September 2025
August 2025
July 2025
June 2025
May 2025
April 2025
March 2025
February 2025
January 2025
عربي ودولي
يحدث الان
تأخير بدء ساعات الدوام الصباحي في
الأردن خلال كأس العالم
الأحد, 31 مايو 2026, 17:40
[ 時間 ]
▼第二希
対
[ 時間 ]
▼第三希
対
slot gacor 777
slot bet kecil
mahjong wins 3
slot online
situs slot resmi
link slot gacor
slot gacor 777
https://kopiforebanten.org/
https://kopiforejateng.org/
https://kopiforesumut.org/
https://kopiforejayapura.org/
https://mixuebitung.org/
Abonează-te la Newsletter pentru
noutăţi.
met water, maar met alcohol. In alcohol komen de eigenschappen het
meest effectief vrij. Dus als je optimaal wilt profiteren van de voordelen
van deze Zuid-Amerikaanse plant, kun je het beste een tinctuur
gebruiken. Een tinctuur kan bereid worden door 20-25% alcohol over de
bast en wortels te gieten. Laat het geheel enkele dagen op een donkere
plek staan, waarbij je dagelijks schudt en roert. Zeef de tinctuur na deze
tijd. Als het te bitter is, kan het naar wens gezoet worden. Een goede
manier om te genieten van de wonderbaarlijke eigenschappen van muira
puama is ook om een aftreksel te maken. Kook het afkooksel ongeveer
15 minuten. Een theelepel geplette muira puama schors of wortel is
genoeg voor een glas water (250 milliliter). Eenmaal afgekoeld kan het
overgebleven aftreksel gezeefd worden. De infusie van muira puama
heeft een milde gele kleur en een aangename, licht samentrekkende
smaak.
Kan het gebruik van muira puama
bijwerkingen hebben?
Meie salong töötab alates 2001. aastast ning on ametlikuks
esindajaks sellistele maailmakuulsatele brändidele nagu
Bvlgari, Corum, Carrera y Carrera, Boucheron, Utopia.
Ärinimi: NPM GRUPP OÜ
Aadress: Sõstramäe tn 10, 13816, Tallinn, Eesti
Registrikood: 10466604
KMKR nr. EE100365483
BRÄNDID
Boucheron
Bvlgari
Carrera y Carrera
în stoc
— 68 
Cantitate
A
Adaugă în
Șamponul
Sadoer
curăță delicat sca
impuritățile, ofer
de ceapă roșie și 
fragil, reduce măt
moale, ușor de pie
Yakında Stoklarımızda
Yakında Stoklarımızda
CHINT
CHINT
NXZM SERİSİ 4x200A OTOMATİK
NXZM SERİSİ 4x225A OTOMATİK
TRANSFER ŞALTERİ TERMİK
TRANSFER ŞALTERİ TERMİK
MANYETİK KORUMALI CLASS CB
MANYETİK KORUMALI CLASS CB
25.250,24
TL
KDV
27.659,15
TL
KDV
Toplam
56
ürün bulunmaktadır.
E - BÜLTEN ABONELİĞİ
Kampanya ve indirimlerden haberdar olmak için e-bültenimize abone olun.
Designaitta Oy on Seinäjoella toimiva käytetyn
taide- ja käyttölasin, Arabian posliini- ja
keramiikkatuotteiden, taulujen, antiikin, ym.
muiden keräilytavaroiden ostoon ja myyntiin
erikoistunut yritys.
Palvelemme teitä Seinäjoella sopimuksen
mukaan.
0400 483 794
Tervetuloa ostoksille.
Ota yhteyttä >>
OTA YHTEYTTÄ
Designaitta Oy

#### EXERCISE OBJECTIVE:
Collect every line from the records above that contains the word "aftreksel".

#### SOLUTION TO THIS EXERCISE:
puama is ook om een aftreksel te maken. Kook het afkooksel ongeveer
overgebleven aftreksel gezeefd worden. De infusie van muira puama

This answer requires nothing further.